Be warned my firewall app revealed Motrix is spyware. Although it was otherwise a great app, that was grounds for instant deletion from my machine.

Piers
Piers
2 days ago
Reply to  qubit45

The software is open source so it shouldn’t be difficult to verify your claim.

qubit45
qubit45
2 days ago
Reply to  Piers

Do you mean to say the only way to definitively detect spyware is by reading through the source code? I guess I can see the desire to verify it in some cases.

Frank
Frank
2 days ago
Reply to  qubit45

What did your firewall report? That it was sending out data? Of course it does, it uses BitTorrent for its Async DNS.

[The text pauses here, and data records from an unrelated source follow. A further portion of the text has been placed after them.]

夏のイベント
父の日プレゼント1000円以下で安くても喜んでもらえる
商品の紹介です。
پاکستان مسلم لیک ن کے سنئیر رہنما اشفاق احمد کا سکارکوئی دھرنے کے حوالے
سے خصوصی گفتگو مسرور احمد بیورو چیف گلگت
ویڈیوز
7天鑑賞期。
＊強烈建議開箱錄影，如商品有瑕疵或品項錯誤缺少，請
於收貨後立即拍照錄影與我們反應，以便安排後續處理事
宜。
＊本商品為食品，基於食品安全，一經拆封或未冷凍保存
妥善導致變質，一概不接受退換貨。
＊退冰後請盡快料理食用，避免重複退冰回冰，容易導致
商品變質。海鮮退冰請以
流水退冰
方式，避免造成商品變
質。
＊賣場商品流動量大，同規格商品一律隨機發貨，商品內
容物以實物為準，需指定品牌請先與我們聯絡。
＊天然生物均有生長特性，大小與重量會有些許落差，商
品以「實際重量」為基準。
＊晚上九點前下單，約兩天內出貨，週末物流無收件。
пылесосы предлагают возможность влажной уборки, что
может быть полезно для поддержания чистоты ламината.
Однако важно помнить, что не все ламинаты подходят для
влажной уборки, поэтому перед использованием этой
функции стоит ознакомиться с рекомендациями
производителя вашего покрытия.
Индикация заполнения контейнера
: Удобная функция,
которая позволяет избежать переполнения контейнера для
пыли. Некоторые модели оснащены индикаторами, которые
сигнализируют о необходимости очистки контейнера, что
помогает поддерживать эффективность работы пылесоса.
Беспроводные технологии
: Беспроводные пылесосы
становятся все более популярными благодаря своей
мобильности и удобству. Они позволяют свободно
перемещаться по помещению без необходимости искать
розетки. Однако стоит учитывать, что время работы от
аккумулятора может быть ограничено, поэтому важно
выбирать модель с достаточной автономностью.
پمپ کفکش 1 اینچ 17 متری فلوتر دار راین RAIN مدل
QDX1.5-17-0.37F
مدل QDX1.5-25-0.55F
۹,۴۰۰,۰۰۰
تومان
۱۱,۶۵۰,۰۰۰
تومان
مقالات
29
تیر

That does not mean the software is spyware.

qubit45
qubit45
2 days ago
Reply to  Frank

I said revealed, not reported. There is a difference. Let me define some terms. Spyware collects usage data, quietly. Malware will try to brute past your firewall, and God help you if it succeeds. Firefox comes close to that definition because if you block it from directly phoning home it will attempt to get through indirectly. It doesn’t use brute force so I define it as spyware. But I delete both.

Nicolas
Nicolas
1 day ago

Malware is best detected with antivirus software as it actively seeks out, quarantines, and deletes malware.

My AV doesn’t indicate Motrix is malware.